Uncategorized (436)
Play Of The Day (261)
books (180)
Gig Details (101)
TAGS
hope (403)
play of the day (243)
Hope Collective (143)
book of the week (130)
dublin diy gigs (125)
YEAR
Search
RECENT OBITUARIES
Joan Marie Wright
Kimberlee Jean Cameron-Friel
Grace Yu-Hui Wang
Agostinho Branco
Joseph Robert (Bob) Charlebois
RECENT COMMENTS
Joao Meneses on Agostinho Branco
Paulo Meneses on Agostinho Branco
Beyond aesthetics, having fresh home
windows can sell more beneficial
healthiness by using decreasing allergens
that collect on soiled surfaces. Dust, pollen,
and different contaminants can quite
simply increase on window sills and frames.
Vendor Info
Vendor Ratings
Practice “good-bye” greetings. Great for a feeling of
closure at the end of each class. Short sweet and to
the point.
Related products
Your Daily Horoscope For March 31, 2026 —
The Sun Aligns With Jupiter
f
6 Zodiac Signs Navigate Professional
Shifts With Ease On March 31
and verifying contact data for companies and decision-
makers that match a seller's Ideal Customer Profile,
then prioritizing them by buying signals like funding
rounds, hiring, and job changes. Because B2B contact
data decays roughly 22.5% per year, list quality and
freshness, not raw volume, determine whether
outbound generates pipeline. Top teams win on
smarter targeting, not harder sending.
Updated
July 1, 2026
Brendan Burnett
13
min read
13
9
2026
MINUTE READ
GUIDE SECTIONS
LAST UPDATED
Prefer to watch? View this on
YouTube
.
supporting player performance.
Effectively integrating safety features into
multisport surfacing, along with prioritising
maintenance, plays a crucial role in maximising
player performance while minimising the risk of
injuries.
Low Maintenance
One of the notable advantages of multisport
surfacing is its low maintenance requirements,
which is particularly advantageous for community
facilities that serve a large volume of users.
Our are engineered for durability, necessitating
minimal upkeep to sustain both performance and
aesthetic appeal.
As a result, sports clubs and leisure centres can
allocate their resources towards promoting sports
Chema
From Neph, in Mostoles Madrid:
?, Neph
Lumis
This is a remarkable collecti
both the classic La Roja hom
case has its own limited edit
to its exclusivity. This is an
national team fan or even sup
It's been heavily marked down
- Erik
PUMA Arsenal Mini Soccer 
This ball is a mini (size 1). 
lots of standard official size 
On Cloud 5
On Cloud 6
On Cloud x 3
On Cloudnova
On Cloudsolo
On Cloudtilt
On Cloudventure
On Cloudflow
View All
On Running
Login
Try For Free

* * * * * * *

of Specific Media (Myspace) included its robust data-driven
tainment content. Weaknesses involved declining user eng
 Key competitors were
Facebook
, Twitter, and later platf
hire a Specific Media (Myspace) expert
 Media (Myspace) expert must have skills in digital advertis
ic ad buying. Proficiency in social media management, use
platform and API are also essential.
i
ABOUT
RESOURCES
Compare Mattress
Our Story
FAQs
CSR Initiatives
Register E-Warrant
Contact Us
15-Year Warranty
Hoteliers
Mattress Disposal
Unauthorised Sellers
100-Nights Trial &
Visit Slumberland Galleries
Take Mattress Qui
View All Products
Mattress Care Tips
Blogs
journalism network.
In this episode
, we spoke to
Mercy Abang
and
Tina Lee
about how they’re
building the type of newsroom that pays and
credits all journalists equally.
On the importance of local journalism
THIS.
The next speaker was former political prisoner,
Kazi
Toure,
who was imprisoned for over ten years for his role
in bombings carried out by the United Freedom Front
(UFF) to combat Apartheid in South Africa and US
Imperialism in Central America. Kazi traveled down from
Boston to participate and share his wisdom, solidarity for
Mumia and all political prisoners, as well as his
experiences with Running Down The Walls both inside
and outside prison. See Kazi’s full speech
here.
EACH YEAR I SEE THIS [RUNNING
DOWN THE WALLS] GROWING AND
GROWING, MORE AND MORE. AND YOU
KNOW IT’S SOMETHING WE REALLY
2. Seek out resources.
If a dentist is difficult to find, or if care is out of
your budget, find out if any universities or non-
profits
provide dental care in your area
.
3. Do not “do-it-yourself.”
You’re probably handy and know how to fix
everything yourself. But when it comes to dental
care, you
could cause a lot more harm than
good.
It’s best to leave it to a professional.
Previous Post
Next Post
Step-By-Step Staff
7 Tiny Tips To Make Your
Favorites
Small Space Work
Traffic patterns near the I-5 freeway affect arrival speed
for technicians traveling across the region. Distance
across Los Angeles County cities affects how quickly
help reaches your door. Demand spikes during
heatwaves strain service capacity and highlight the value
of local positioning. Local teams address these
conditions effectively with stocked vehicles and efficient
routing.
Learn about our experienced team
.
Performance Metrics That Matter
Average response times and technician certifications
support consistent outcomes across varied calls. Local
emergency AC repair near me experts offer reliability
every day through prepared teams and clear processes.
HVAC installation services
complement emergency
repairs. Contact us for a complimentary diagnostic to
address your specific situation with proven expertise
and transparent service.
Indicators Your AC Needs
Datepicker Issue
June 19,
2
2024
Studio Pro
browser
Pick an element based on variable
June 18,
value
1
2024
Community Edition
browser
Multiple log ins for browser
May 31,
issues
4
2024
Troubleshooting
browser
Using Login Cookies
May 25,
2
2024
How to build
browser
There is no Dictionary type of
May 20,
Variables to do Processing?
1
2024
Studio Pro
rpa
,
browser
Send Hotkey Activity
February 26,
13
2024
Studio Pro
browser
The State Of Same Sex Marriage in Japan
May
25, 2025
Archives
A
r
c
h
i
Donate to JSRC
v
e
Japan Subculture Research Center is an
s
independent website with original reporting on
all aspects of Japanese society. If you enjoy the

* * * * * * *

## TASK TO CARRY OUT
Among the lines above, find those with the string "address" and copy them.

## EXERCISE RESULT
of local positioning. Local teams address these
address your specific situation with proven expertise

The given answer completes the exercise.